Невольно сделав шаг ближе, Шеннон с удивлением посмотрела на бережно хранящиеся в мужских руках фотографии. На одной из них ей было лет пять. Тогда она ещё не знала, что ожидает ее впереди. Купаясь в заботе двух обожающих ее женщин, маленькая девочка с озорными хвостиками по бокам головы довольно улыбалась с поверхности некогда помятого черно-белого кадра. Пожалуй, это была единственная фотография, на которой она выглядела так беззаботно и счастливо. Вторая фотография была слишком мутной и малосодержащей. Этот же самый снимок держал перед ней вчерашний представитель закона, пытавшийся узреть в нем разыскиваемую преступницу. Очень нечеткое фото, где она со взлохмаченными волосами и с перепачканным грязью лицом всеми силами старается не смотреть в направленный на нее объектив полицейской камеры. Под несносным изображением по-прежнему виднелось слово: «Разыскивается».
– По последней фотографии я понял род твоей деятельности. – Так же смотря на злополучный снимок, прошептал Леонардо. – Но, к сожалению, глаза старика не узнали тебя в жизни.
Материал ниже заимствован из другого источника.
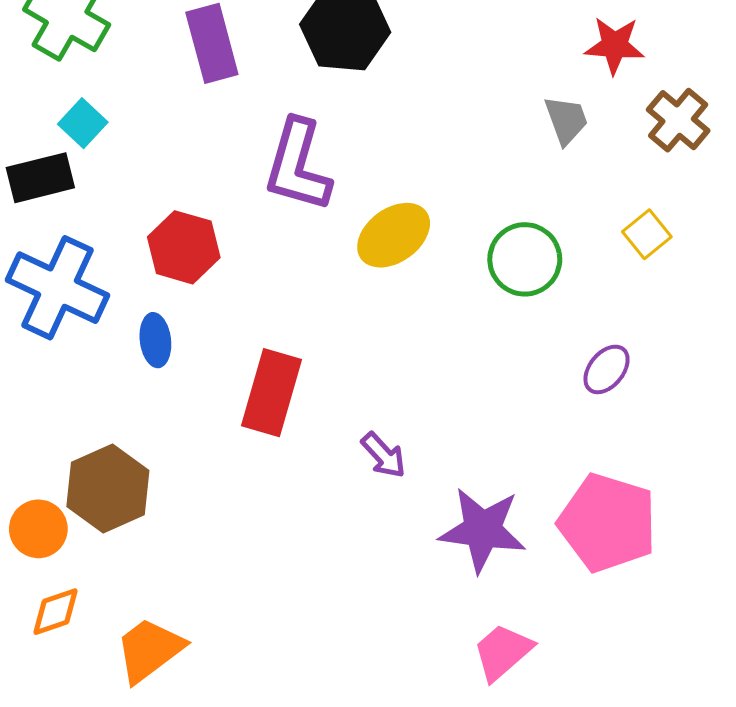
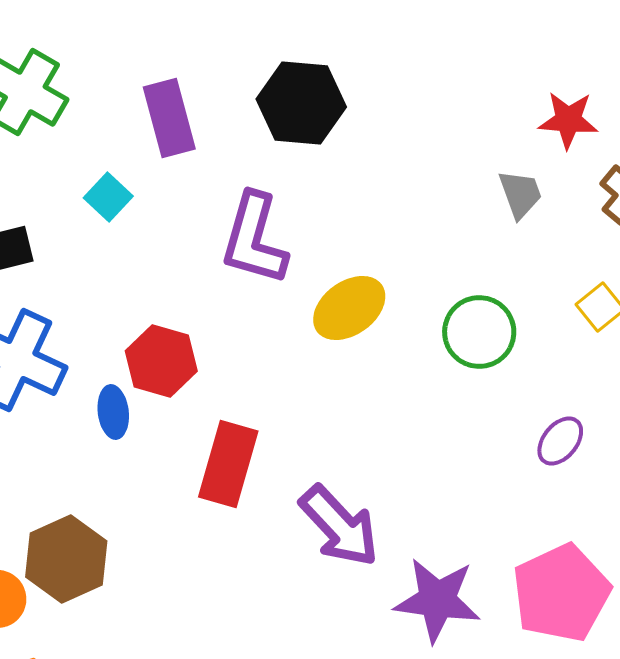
cyan square: (83, 123) -> (108, 197), moved
red hexagon: (184, 247) -> (161, 361), moved
purple arrow: (383, 455) -> (339, 526), size x1.8
pink pentagon: (608, 523) -> (561, 593), turned 30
Так же как и мой язык не утрудился поинтересоваться настоящим именем девушки, забранной из моего дома полицией. Если бы я только услышал твое настоящее имя…
Каверзно усмехнувшись, Шеннон насмешливо посмотрела в лицо своего отца.
– А что было бы, если б вы меня узнали? Крепко прижали бы к груди, не смотря на своих жену и сына? Или, может быть, не выкинули бы с работы, когда на меня накинулся Алессандро? Может быть, даже строго отругали бы несносного мальчишку за его чудовищный поступок, а не вышвыривали бы пострадавшую служанку, словно бродящего пса с порога!
– Так ты поняла мой поступок? – Посмотрев на нее долгим взглядом, Леонадро отрешенно покачал головой. – Я знал, что такой хорошенькой девушке, как ты, не будет покоя в моем доме и что рано или поздно, но Алессандро смог бы добиться желаемого. Поэтому я решил оградить тебя от этой участи как мог. Поутру я хотел расплатиться с тобой, дать большую сумму денег, написать хорошие рекомендации и посоветовать другой особняк для работы. – Печально пояснил он смотрящей ему в глаза девушке. – Но ты спрашивала, чтобы я сделал, если бы узнал тебя?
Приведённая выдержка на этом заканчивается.